Intraday: A term used to describe price movements or trading activity that occurs within the same day.
J
Japanese Candlestick: A price chart that displays the high, low, open, and close prices for a specific period of time in the form of a candlestick.
K
Keltner Channel: A technical indicator that uses volatility-based bands to identify overbought or oversold conditions.
L
Leverage: The use of borrowed capital to increase the potential return on an investment.
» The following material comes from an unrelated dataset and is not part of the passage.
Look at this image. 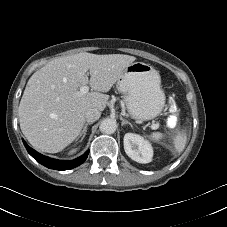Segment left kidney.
Masks as SVG:
<instances>
[{"mask_svg": "<svg viewBox=\"0 0 227 227\" xmlns=\"http://www.w3.org/2000/svg\"><path fill=\"white\" fill-rule=\"evenodd\" d=\"M124 150L126 154L138 163L152 161L153 148L149 141L134 133H126L124 136Z\"/></svg>", "mask_w": 227, "mask_h": 227, "instance_id": "obj_1", "label": "left kidney"}]
</instances>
In Forex, leverage allows traders to control larger positions with a smaller amount of capital.
Liquidity: The ability of an asset to be quickly bought or sold in the market without affecting its price.
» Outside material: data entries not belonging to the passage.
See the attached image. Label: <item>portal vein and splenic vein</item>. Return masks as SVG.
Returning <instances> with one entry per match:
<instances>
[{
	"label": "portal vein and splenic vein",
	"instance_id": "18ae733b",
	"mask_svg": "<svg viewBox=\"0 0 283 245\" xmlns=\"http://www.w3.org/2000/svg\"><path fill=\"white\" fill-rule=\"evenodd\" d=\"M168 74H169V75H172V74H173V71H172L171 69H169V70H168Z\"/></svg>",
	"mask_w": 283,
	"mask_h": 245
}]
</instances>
Limit Order: A type of order to buy or sell a currency pair at a specified price or better.
M
Margin: The amount of money required to open a position in the market, typically expressed as a percentage of the total position size.
Market Order: An order to buy or sell a currency pair immediately at the current market price.
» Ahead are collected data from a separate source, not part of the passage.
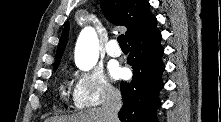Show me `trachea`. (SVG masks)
Returning a JSON list of instances; mask_svg holds the SVG:
<instances>
[{
	"label": "trachea",
	"instance_id": "1",
	"mask_svg": "<svg viewBox=\"0 0 221 122\" xmlns=\"http://www.w3.org/2000/svg\"><path fill=\"white\" fill-rule=\"evenodd\" d=\"M118 43L120 47H128L126 38L123 34L118 37Z\"/></svg>",
	"mask_w": 221,
	"mask_h": 122
}]
</instances>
Moving Average (MA): A technical indicator that smooths out price data to identify trends by calculating the average price over a specific time period.
Margin Call: A demand from a broker for a trader to deposit additional funds to cover potential losses in open positions.
N
Non-Farm Payrolls (NFP): A key economic indicator that measures the number of new jobs added in the U.S. economy, excluding the farming sector.
Net Asset Value (NAV): The total value of an investment fund's assets minus its liabilities, typically expressed on a per-share basis.
O
Over-the-Counter (OTC): A decentralized market where trading occurs directly between parties, rather than through a centralized exchange.
Open Position: A trade that has been entered into but not yet closed.
P
Pip: The smallest price movement in a currency pair, usually the fourth decimal place (0.0001), except for pairs involving the Japanese yen.
Portfolio: A collection of financial investments, including currencies, stocks, bonds, and other assets.
Position Size: The amount of currency being bought or sold in a trade.
Q
Quantitative Easing (QE): A monetary policy in which a central bank buys government securities or other financial assets to inject money into the economy and stimulate growth.
R
Risk Management: The process of identifying, assessing, and controlling the risk of financial loss in trading.
Resistance: A price level where an asset tends to stop rising due to increased selling interest.
S
Spread: The difference between the bid and ask prices of a currency pair.
Stop-Loss Order: An order placed to sell a currency pair when it reaches a specific price, to limit potential losses.
Slippage: The difference between the expected price of a trade and the actual price at which it is executed.
T
Take-Profit Order: An order placed to automatically close a trade when it reaches a specific profit level.
Technical Analysis: The study of historical price movements to forecast future price movements using charts and indicators.
U
Unrealized Profit/Loss: The potential profit or loss on an open position that has not yet been closed.
V
Volatility: The degree of variation in the price of a financial instrument over time, typically measured by the standard deviation of returns.
W
Whipsaw: A sharp price movement in one direction followed by a quick reversal, often resulting in losses for traders.
Y
Yield: The return on an investment, usually expressed as a percentage.
Z
Zero-Sum Game: A situation in which one trader's gain is exactly balanced by another trader's loss.